EXERCISE DATA =>
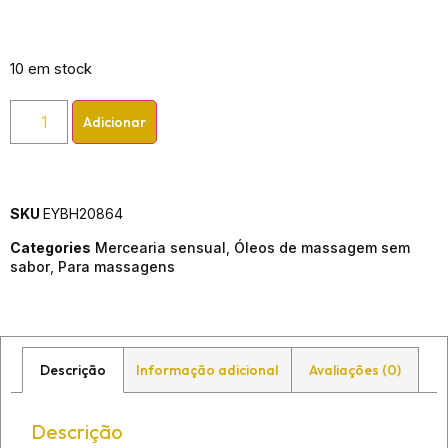
10 em stock
Adicionar
SKU
EYBH20864
Categories
Mercearia sensual
,
Óleos de massagem sem
sabor
,
Para massagens
Descrição
Informação adicional
Avaliações (0)
Descrição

YOUR OBJECTIVE => Would you set down the entries exactly as given, minus their pictures?

WRITTEN SOLUTION =>
10 em stock
Adicionar
SKU
EYBH20864
Categories
Mercearia sensual
,
Óleos de massagem sem
sabor
,
Para massagens
Descrição
Informação adicional
Avaliações (0)
Descrição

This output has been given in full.